Calcium looping (CaL) process is recognized as one of the most promising CO2 capture technologies. However, the CaO-based sorbents commonly encounter serious sintering and elutriation problem during CO2 capture cycles. In this work, Al-stabilized, CaO-based sorbents were synthesized by the impregnated layer solution combustion method, and cigarette butt was selected as the porous reactive skeleton. The Al-stabilized, CaO-based sorbent containing 15 wt% of Al2O3 exhibits the highly stable CO2 capture performance, whose CO2 capture capacity after 20 cycles is almost the same as its initial capacity, ∼0.354 g/g.
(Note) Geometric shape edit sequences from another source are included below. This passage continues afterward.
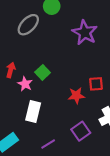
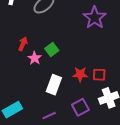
red square: (96, 84) -> (99, 75), moved
white rectangle: (33, 112) -> (54, 85), moved

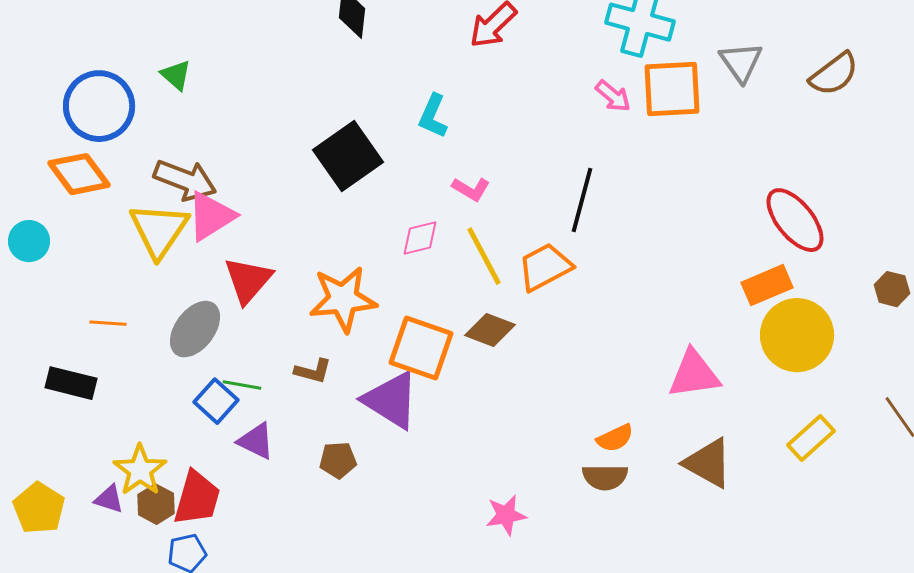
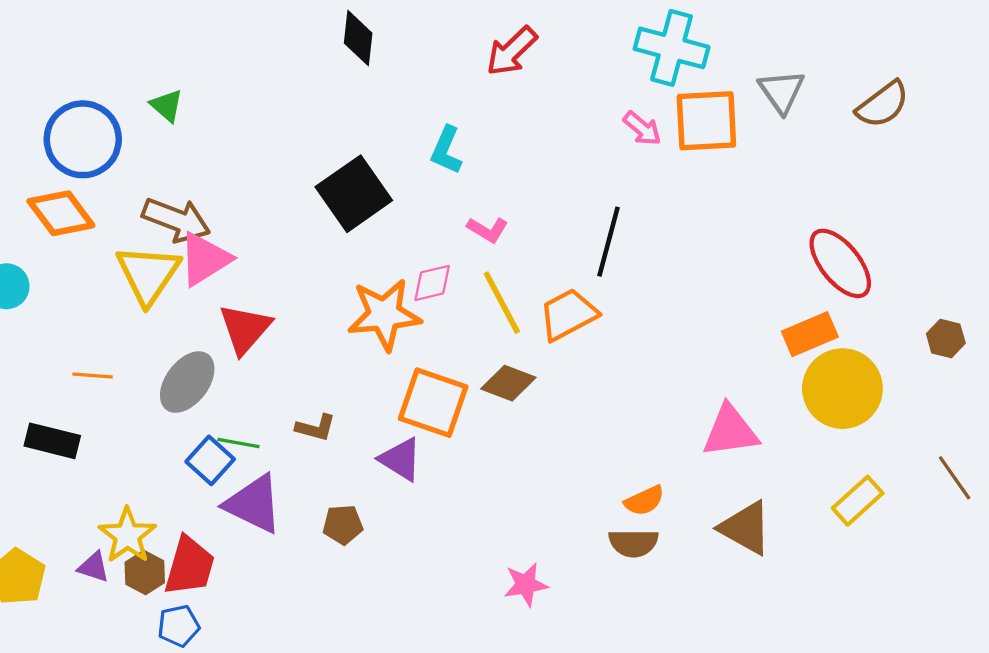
orange star: (343, 299) -> (384, 315), moved
purple triangle: (391, 400) -> (401, 459), size x0.7
purple triangle: (256, 441) -> (254, 504), size x1.5

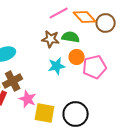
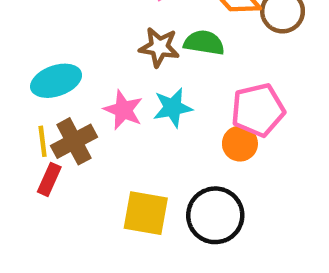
orange circle: (77, 57) -> (240, 144), moved
pink star: (28, 99) -> (123, 110), moved

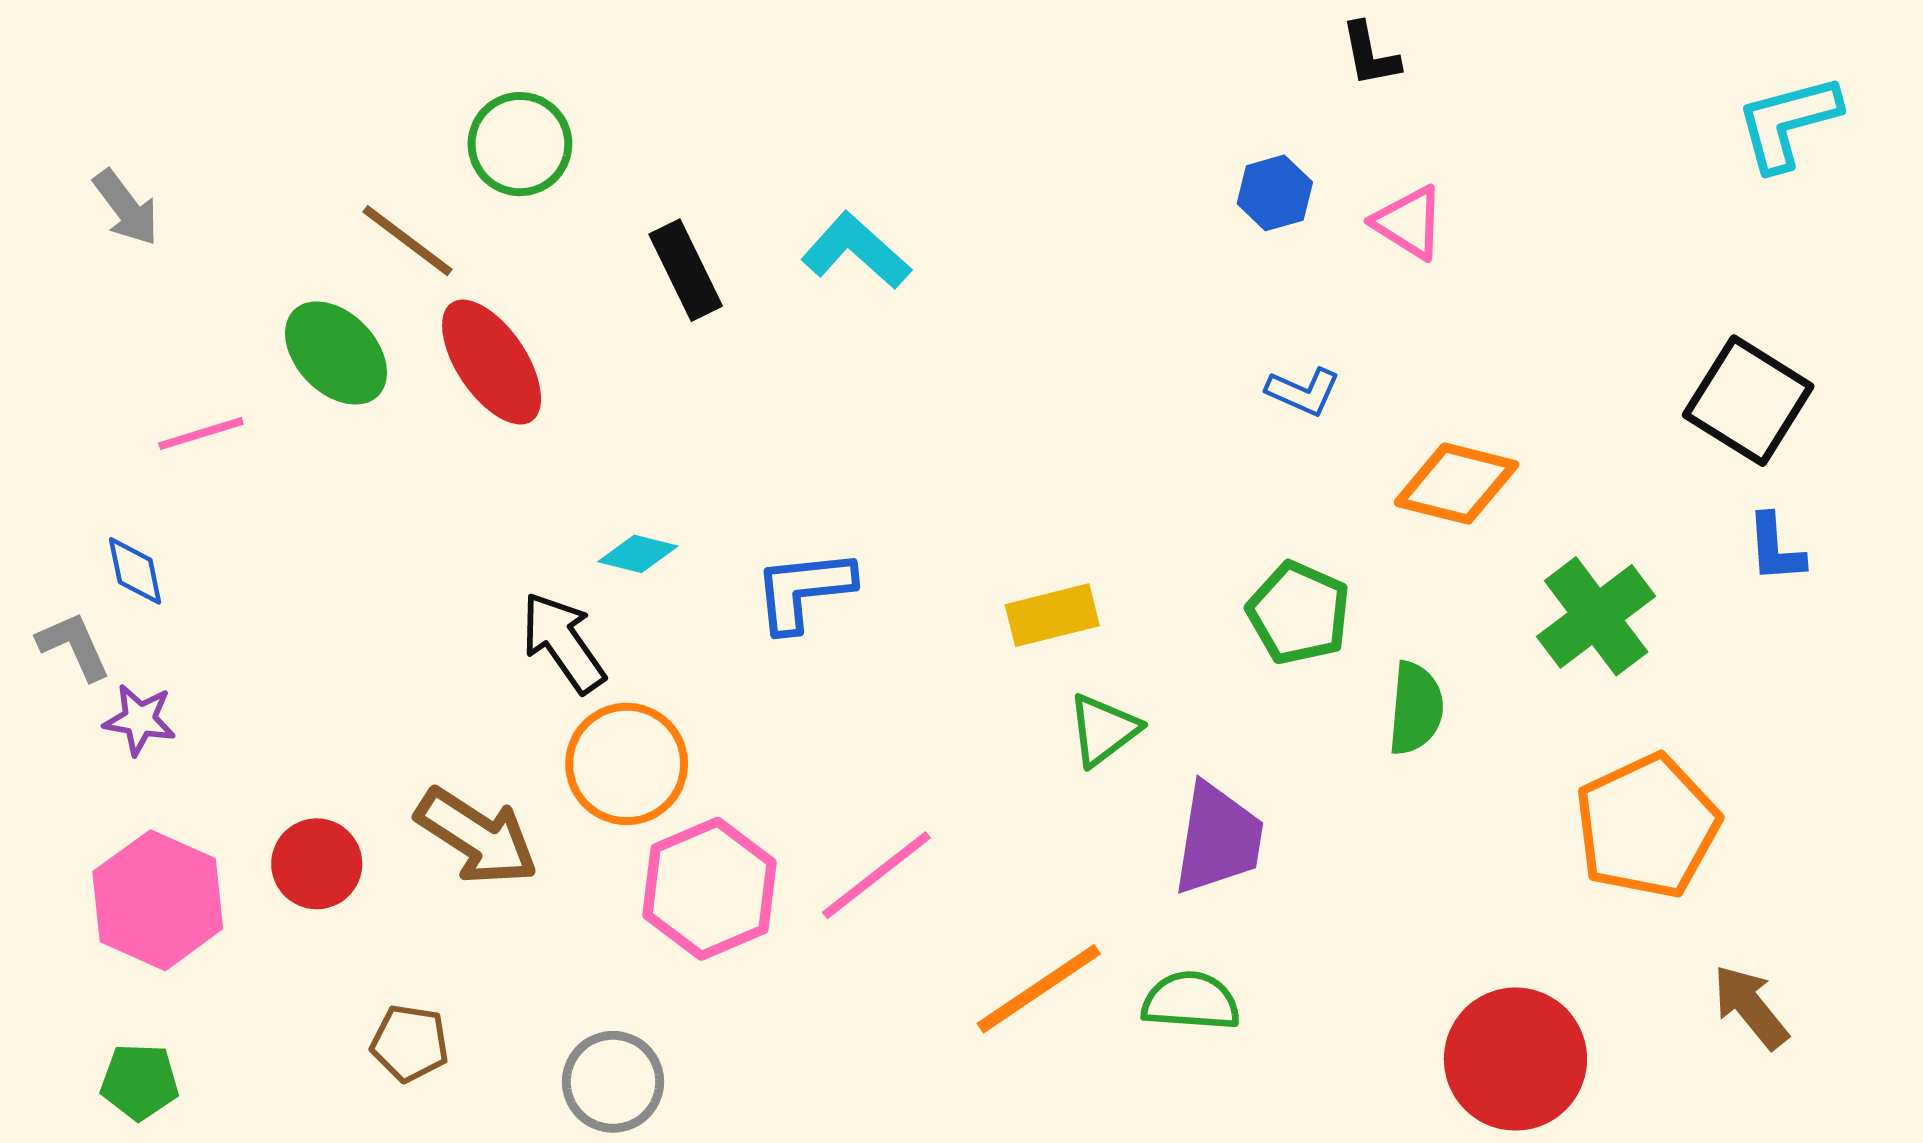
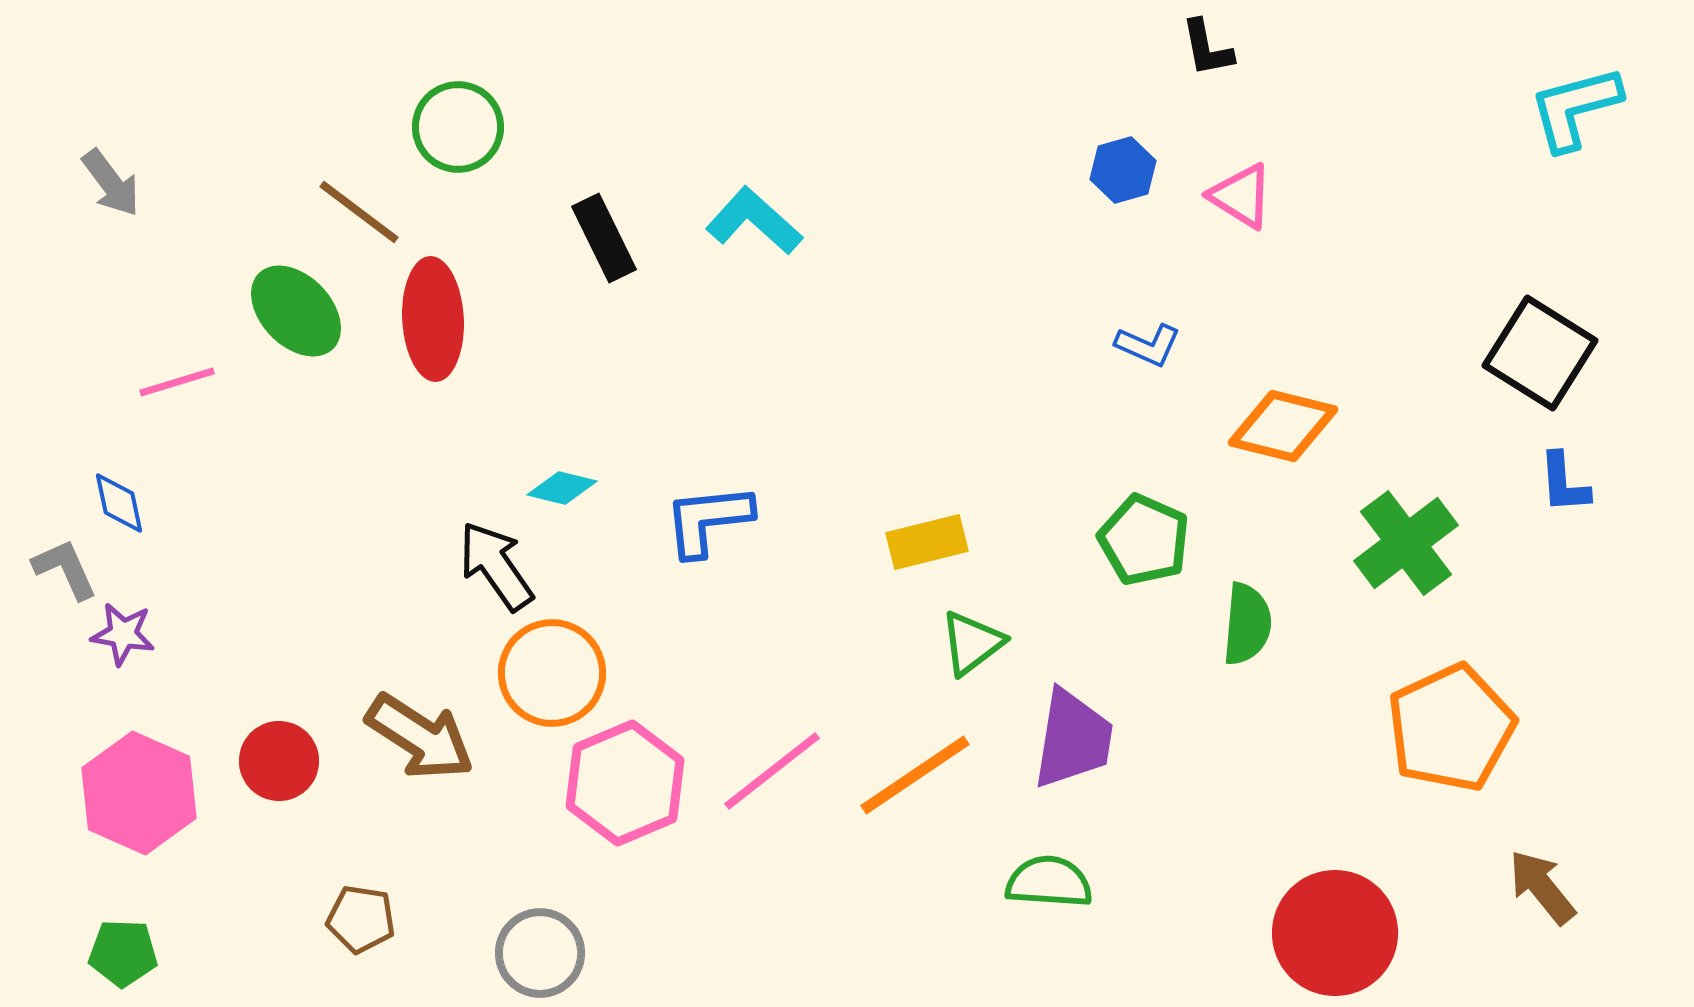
red ellipse: (492, 362) -> (433, 319), turned 31
orange line: (1039, 989) -> (915, 775), moved

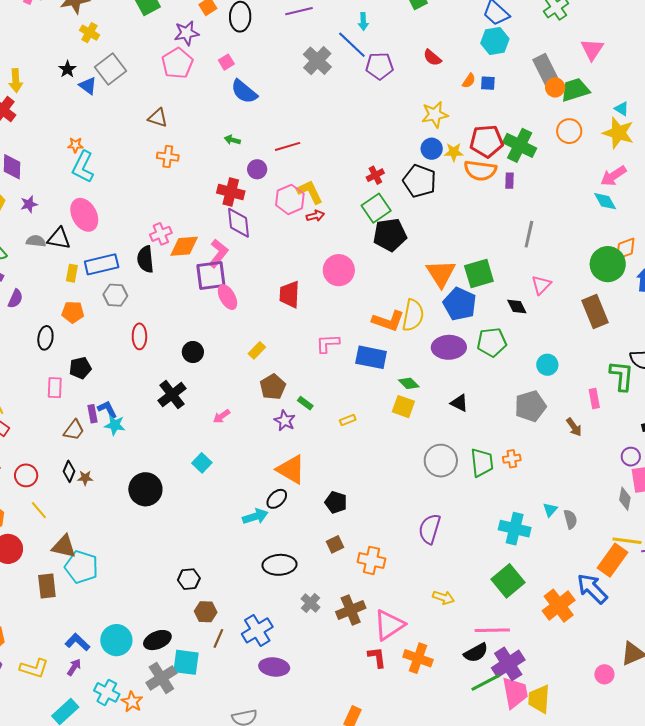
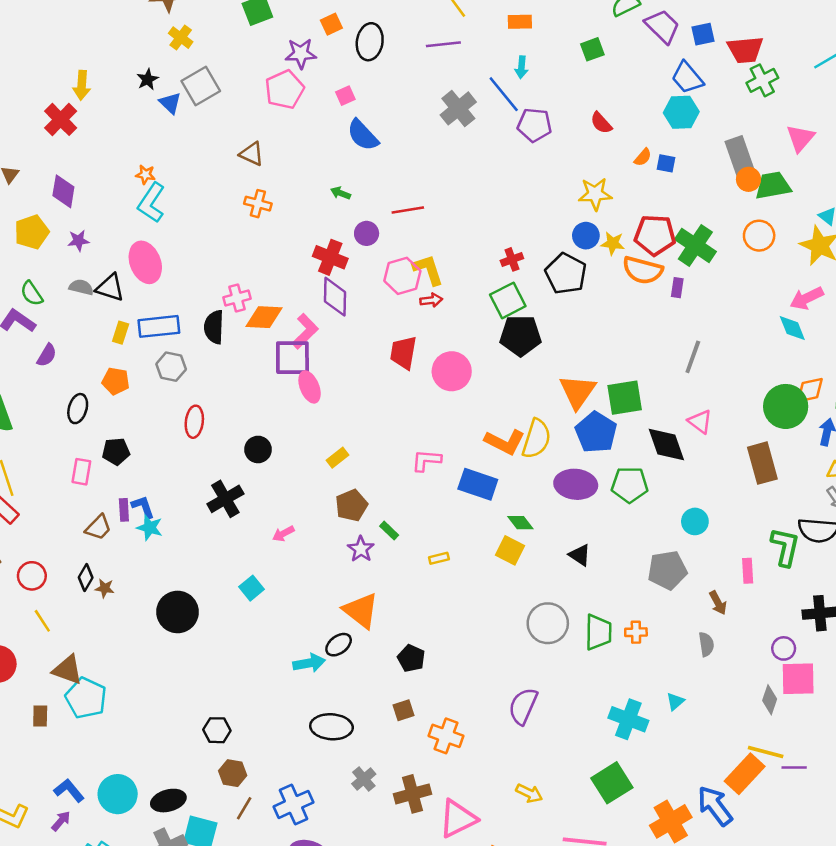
pink triangle: (541, 285) -> (700, 422), turned -45
red trapezoid: (289, 294) -> (403, 353), moved
black diamond: (517, 307) -> (666, 445), size x1.6
gray semicircle: (570, 519) -> (706, 644), moved
brown rectangle: (47, 586) -> (40, 716), size x0.7

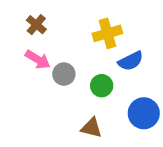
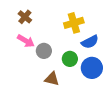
blue circle: (144, 113) -> (92, 68), moved
brown triangle: (91, 128) -> (52, 79), moved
It is mainly attributed to the synergistic effect of thermal pretreatment (cigarette butt-assisted combustion) and incorporation of Al-based stabilizer (i.e., Ca12Al14O33) provide a stable inert framework for the synthetic sorbents, ensuring their highly stable capability for CO2 sorption during cycles. Further, graphite-moulding is a facile and energy-saving approach to make Al-stabilized, CaO-based sorbent powders into pellets to enhance its resistance to elutriation. The produced sorbent pellets (85 wt% CaO/15 wt% Al2O3) exhibit excellent long-term CO2 capture capacity (∼0.248 g/g after 49 cycles) and high compression strength of 18.47 ± 3.47 MPa. Therefore, the combined method involved of impregnated layer solution combustion and graphite-moulding is promising to produce highly efficient CaO-based CO2 sorbent pellets used in CaL.